Police officer Wes Fung spurs debate over Downtown Eastside addicts’ civil liberties
A cop for 27 years, Wes Fung has seen a lot of things. But there’s one incident that he distinctly recalls. It concerns a young man in Vancouver’s Downtown Eastside. He lost his battle against addiction and mental illness.
He hanged himself.
“I remember we cut him down, and as I was helping bring his body down, it felt hard, cold—like a piece of wood,” Fung told the Georgia Straight. “I’m thinking, ‘My daughters aren’t much younger than this boy here.’ ”
Fung said it was this man’s despair that partly explains why he’s now talking publicly about his thoughts regarding the neighbourhood, like his idea of forcing addicts to get treatment.
Fung is the Vancouver Police Department’s liaison officer in Chinatown and Gastown, a post he has held since 2009. Inside his office at a community policing centre on Keefer Street, the 50-year-old constable vented his frustration over the “hypocrisy” about the Downtown Eastside.
“For mainstream society, as long as the ‘garbage’ is centralized down here, not in my back yard, not in Kits, not in Shaughnessy, or wherever else, no one cares,” the Vancouver-born police officer said. “So there’s no will to really do what it takes to actually solve the problems down here.”
He suggested that the province should amend its Mental Health Act to allow police to apprehend drug users deemed a threat to themselves and others.

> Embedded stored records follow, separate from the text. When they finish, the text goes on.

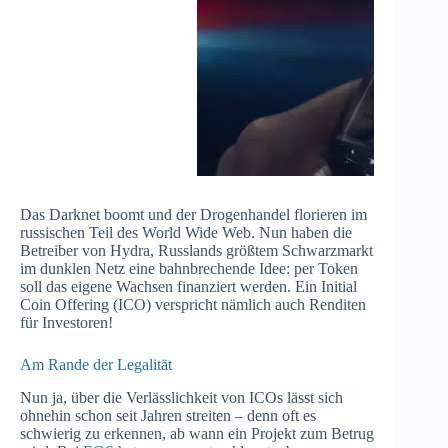
Das Darknet boomt und der Drogenhandel florieren im
russischen Teil des World Wide Web. Nun haben die
Betreiber von Hydra, Russlands größtem Schwarzmarkt
im dunklen Netz eine bahnbrechende Idee: per Token
soll das eigene Wachsen finanziert werden. Ein Initial
Coin Offering (ICO) verspricht nämlich auch Renditen
für Investoren!
Am Rande der Legalität
Nun ja, über die Verlässlichkeit von ICOs lässt sich
ohnehin schon seit Jahren streiten – denn oft es
schwierig zu erkennen, ab wann ein Projekt zum Betrug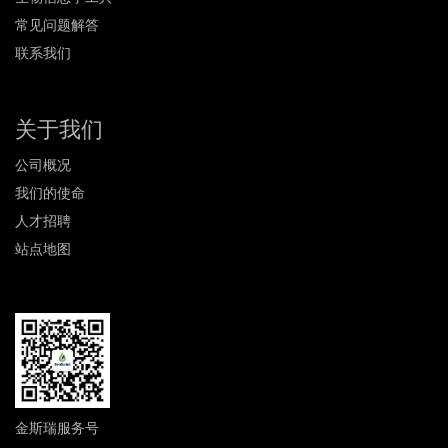
常见问题解答
联系我们
关于我们
公司概况
我们的使命
人才招聘
站点地图
金斯瑞服务号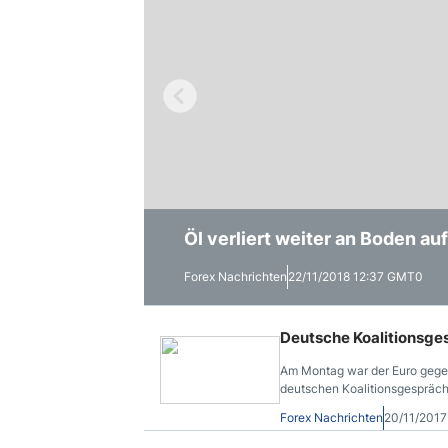
Öl verliert weiter an Boden a
Globaler Aktienverkauf setzt s
Globale Aktienmärkte stürzen
Forex Nachrichten
Forex Nachrichten
Forex Nachrichten
22/11/2018 12:37 GMT0
21/11/2018 12:35 GMT0
20/11/2018 12:50 GMT0
Deutsche Koalitionsge
Am Montag war der Euro gege
deutschen Koalitionsgespräch
Forex Nachrichten
20/11/201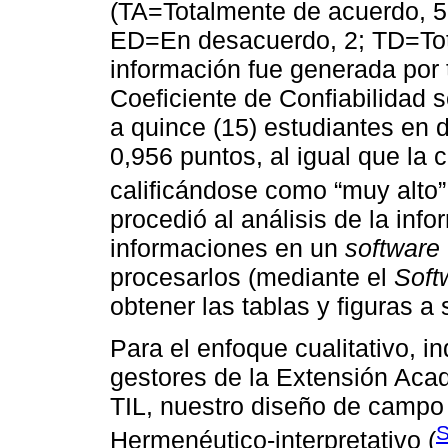
(TA=Totalmente de acuerdo, 5
ED=En desacuerdo, 2; TD=Tota
información fue generada por t
Coeficiente de Confiabilidad 
a quince (15) estudiantes en 
0,956 puntos, al igual que la c
calificándose como “muy alto”
procedió al análisis de la info
informaciones en un
software
procesarlos (mediante el
Soft
obtener las tablas y figuras a
Para el enfoque cualitativo, i
gestores de la Extensión Acad
TIL, nuestro diseño de campo 
Hermenéutico-interpretativo (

They could then be taken to rehabilitation centres and also provided with after-treatment supports such as transition housing and counselling programs.
“People say that unless someone wants to get clean, you can’t force them,” Fung said. “We try to apply logic to an illogical act. Anybody who is of a sane mind, would they want to be addicted? No! Even the addicted don’t want to be addicted. These people, they’re so obsessed at trying to chase after the next fix. Common sense doesn’t apply. So sometimes the government has to step in as the big brother to force treatment on them.”
He’s not a fan of harm reduction, which involves practices like giving out clean needles and crack pipes.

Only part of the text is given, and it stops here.